By Clint Boulton  |  Posted 2010-12-21

Twitter Promoted Tweets on Google a Prelude to Acquisition

Google's inclusion of Twitter's Promoted Tweets into its real-time search results represents more than just the first time Google is including ads not fueled by AdWords on its properties.

It sets up the possibility that Google could acquire Twitter at a later date, according to Paul Byrne, a senior account manager at search engine optimization specialist Greenlight.

Promoted Tweets marks Twitter's first foray into online advertising, letting advertisers such as Starbucks pay $100,000 to push their products on Twitter. The ads are available on and through Twitter partners, which is how they landed on Google's Realtime search page.

That move is an upgrade from the previous arrangement, where Google has been paying Twitter to index its stream of tweets on its real-time search engine.

Byrne, a former relationship manager at Google in the U.K., said that though Twitter reportedly rebuffed acquisition offers from Google, the Promoted Tweets arrangement proves there are ongoing discussions between the two companies.

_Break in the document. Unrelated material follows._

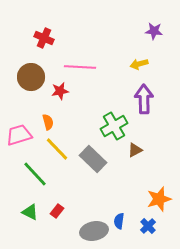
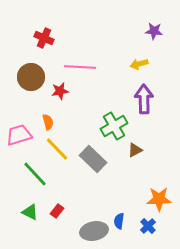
orange star: rotated 15 degrees clockwise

"With Google's stated goal of acquiring one new company a month, Twitter would seem a nice fit if both sides could agree on a price," Byrne wrote in a blog post Dec. 13.

"Google has a huge war chest to fall back on. It has a tendency to snap up leading sector companies when it can. We have seen this with Double Click and YouTube in the past. So why not Twitter?"

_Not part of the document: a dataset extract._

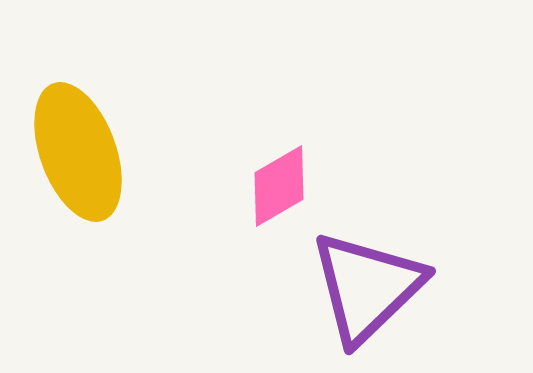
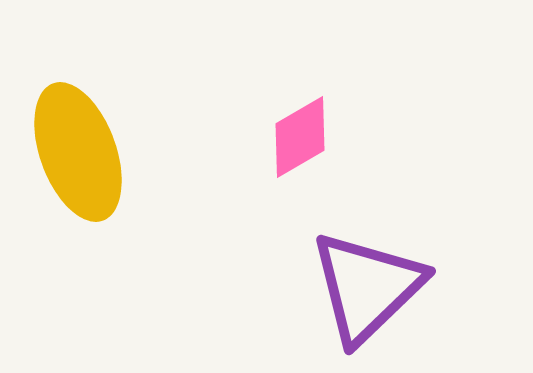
pink diamond: moved 21 px right, 49 px up
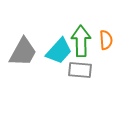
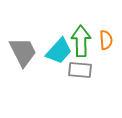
gray trapezoid: rotated 56 degrees counterclockwise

He noted that such a deal would benefit both companies and their advertisers. Tweets and Promoted Tweets could ultimately be seeded across Google's search properties, including Google News, Google Finance, Google Product Shopping, and Google Books. Twitter would undoubtedly reach more users than it currently can.

The deal would give Google sturdier footing in the social sector, where the search engine is weak. This is particularly necessary after Microsoft Bing embarked on deep integrations with Facebook.

Google and Twitter Up in a Tree?

"Google needs to address this pain point," Byrne argued. "Working with Twitter is the best way to do this. Not only does it allow Google to offer its huge base of advertisers a new outlet and a step into the social world with a company it is used to working with, but it would allow Google to steal a march on Facebook and reassert itself as a complete Web company."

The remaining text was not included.